AWS Cert: Scalability, Elasticity, and Availability

AWS Cert: Scalability, Elasticity, and Availability

These are key concepts not only when dealing with AWS, but in the general software engineering day-to-day tasks.

Elasticity 📈

Elasticity has to do with the ability of a service to raise resources and cut resources automatically. This means that an elastic resource like, for an example, EC2 instances, will deploy more EC2 servers during peak traffic and release them when no longer needed. This allows your system to adapt to surges on demand, like a rubber band that stretches to support more load.

Scalability ⏫

Now when it comes to scalability, is the ability of your resource to get bigger permanently or semi-permanently, like whenever you company grows and adds more servers to support that growth. Scalability can be either vertical or horizontal:

  • Horizontal scalability will be equal to adding more servers or resources to handle your demand.
  • Vertical scalability will be equal to beefing up your existing server, like adding more RAM, disk, and processing power.

In other terms:

Let's say you have a bag of 10 kilos of food for ducks and you have 2 ducks. Scaling it horizontally would mean adding more ducks to your collection, while vertical scalability would mean making your current ducks get bigger. Now, to choose between them will depend on your specific business requirements. If one duck handles 1 kilo of food per hour you might want do add more ducks to use less hours. But if the food is too big for your current duck's mouth to process, you might want bigger ducks.

Availability 🎯

Availability has to do with the accessibility, quantity, and capacity of resources. This includes things like redundant servers and deployments in multiple Availability Zones to allow ease of access of your service, without users facing slowness or even unavailability.

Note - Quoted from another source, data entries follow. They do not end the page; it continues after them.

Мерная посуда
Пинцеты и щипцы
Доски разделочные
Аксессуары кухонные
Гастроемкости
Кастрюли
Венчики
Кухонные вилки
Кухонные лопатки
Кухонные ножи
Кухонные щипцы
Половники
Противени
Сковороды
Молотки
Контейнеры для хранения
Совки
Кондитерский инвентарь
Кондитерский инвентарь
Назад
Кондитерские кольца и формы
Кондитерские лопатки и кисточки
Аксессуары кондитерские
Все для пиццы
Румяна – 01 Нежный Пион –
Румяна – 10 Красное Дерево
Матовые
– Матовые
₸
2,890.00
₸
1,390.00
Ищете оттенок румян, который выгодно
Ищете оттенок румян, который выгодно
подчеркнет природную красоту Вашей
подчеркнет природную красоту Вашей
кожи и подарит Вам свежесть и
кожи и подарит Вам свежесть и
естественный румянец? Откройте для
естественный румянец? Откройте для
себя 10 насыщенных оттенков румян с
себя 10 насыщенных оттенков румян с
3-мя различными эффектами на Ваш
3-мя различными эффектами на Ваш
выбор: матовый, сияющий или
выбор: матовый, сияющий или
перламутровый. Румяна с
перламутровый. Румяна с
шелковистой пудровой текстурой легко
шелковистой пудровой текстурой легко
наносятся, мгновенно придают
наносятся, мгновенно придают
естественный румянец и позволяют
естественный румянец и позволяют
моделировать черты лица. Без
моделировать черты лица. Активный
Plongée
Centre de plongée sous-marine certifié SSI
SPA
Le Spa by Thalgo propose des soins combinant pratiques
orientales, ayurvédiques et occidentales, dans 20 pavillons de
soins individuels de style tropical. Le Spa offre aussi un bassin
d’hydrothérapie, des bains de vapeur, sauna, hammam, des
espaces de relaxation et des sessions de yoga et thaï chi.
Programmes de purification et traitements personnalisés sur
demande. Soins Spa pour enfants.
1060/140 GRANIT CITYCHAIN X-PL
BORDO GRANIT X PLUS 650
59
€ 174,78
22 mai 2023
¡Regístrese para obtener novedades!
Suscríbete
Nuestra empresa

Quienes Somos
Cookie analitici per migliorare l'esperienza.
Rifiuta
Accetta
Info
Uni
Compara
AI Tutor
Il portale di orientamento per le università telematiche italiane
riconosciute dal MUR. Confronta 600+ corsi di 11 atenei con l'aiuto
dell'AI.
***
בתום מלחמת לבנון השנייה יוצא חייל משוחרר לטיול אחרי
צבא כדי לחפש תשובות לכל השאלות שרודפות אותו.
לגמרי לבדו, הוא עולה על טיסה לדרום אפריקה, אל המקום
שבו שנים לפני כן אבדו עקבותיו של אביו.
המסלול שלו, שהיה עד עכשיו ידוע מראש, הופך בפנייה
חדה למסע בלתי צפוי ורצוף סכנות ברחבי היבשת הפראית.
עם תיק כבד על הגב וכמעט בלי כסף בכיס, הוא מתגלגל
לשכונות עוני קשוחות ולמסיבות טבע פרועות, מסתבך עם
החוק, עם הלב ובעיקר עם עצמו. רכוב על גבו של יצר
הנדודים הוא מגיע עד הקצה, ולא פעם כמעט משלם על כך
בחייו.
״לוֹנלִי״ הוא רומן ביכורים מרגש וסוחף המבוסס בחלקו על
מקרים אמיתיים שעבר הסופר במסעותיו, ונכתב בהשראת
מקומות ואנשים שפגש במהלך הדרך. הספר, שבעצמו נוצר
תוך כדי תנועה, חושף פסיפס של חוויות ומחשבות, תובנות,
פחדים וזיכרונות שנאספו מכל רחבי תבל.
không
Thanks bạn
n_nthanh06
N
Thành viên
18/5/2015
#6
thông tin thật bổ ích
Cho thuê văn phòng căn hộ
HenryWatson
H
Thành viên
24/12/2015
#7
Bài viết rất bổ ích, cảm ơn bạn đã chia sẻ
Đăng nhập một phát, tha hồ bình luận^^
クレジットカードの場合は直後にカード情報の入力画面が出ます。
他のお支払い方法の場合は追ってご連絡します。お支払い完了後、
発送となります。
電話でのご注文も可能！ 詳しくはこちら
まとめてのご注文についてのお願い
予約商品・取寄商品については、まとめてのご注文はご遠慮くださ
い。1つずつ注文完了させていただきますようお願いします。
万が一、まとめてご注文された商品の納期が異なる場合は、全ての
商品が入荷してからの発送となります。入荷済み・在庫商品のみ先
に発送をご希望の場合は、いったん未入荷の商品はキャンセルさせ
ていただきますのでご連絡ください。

How to achieve all of that?

Many resources have autoscale options, like for and EC2, you will need an EC2 image, and then the autoscale will handle everything for you. You can further expand that with and Elastic Load Balancer in the application layer, so it will make your resources elastic and scale with network demand.

Recap

Availability, Scalability, and Elasticity are key concepts to have on the tip of your tongue. They all relate to one single topic: How resources respond to growth on demand, either momentarily or permanently.